The varnish has been artificially aged by darkening in places, and crazed. The apparent cracks are just darkened score lines but closer inspection will show that they are not along the grain. Below the button on the back is a wax seal which purports to be an importing customs seal of the 18th century. It also has scored lines on the neck-peg box to imitate a neck graft.

This is an example of a fake that was made in significant numbers.


An interesting skilfully created Betts. London fake. Rather overdone with the fake cracks. The back has a false sound post crack which, genuine, surely would devalue the violin. Apart from the cracks it has the lines of a neck graft top and bottom of the neck. It looks to have had the wood cut around the top block which normally would be done to help remove the neck. The edge of the table has a line all around which would have been done of the table were to be removed. Even old wood worm lines are fake. Another convincing label inside. Despite this the violin is reasonably well made and plays with a mellow tone. Obviously by a good maker hard up and trying to sell instruments. Possibly by a pupil of Betts. e.g. Tobin , a  maker who was know to be destitute at the time of his death.  
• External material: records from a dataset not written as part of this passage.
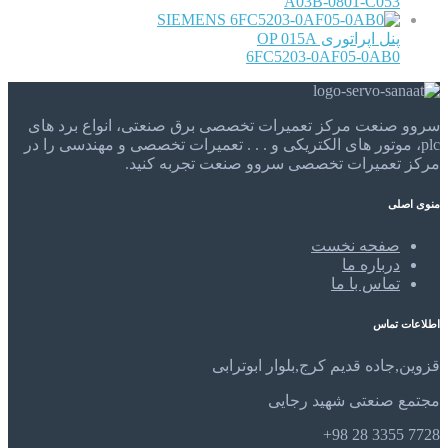
A03B-0801-C053
SIEMENS
پنل اپراتوری OP 015A
6FC5203-0AF05-0AB0
سروو صنعت مرکز تعمیرات تخصصی برق صنعتی، انواع برد های
plc، موتور های الکتریکی و . . . تعمیرات تخصصی و مهندسی را در
مرکز تعمیرات تخصصی سروو صنعت تجربه کنید.
منوی اصلی
صفحه نخست
درباره ما
تماس با ما
اطلاعات تماس
قزوین,جاده قدیم کرج,بلوار ابوترابی
مجتمع صنعتی شهید رجایی
7728 3355 28 98+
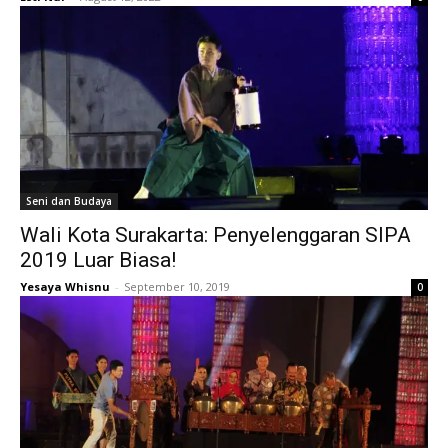
Seni dan Budaya
Wali Kota Surakarta: Penyelenggaran SIPA
2019 Luar Biasa!
Yesaya Whisnu
-
September 10, 2019
0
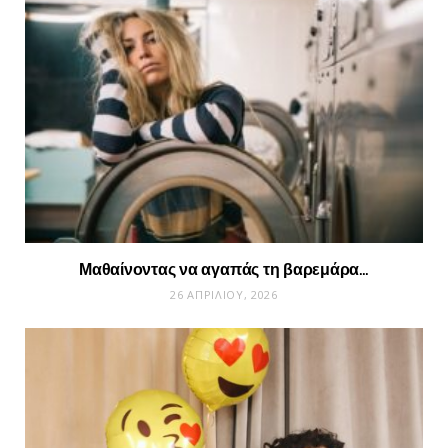
Μαθαίνοντας να αγαπάς τη βαρεμάρα…
26 ΑΠΡΙΛΊΟΥ, 2026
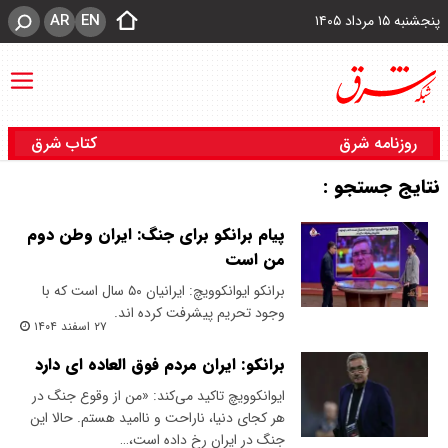
AR
EN
پنجشنبه ۱۵ مرداد ۱۴۰۵
روزنامه شرق
کتاب شرق
نتایج جستجو :
پیام برانکو برای جنگ: ایران وطن دوم
من است
برانکو ایوانکوویچ: ایرانیان ۵۰ سال است که با
وجود تحریم پیشرفت کرده اند.
۲۷ اسفند ۱۴۰۴
برانکو: ایران مردم فوق العاده ای دارد
ایوانکوویچ تاکید می‌کند: «من از وقوع جنگ در
هر کجای دنیا، ناراحت و ناامید هستم. حالا این
جنگ در ایران رخ داده است،…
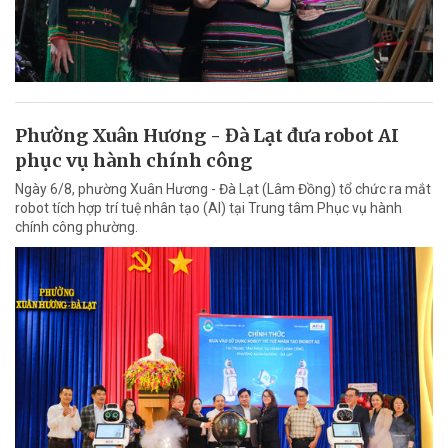
Phường Xuân Hương - Đà Lạt đưa robot AI
phục vụ hành chính công
Ngày 6/8, phường Xuân Hương - Đà Lạt (Lâm Đồng) tổ chức ra mắt
robot tích hợp trí tuệ nhân tạo (AI) tại Trung tâm Phục vụ hành
chính công phường.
There are thousands of violins from the 19th century imported to England from Germany with distressed varnish to give an ageing effect, often done by placing brown paper over party dried varnish and the lifting the paper so removing small patches of varnish, and with a master violin maker label such as  Amati, Stradivarius, Guanerious , Gaspar da Salo. In the first half of the 19th century there was a tax levied on imports including violins. However, violins in the white, i.e. unvarnished and without fittings, were classed as toy apparently and carried no tax. As a result  1000s were imported  from Germany for makers to finish (and improve). The suppliers then put their own labels in making perhaps a Tyrolean violin appear English. A fake of origin? Suppliers often put their own labels even today.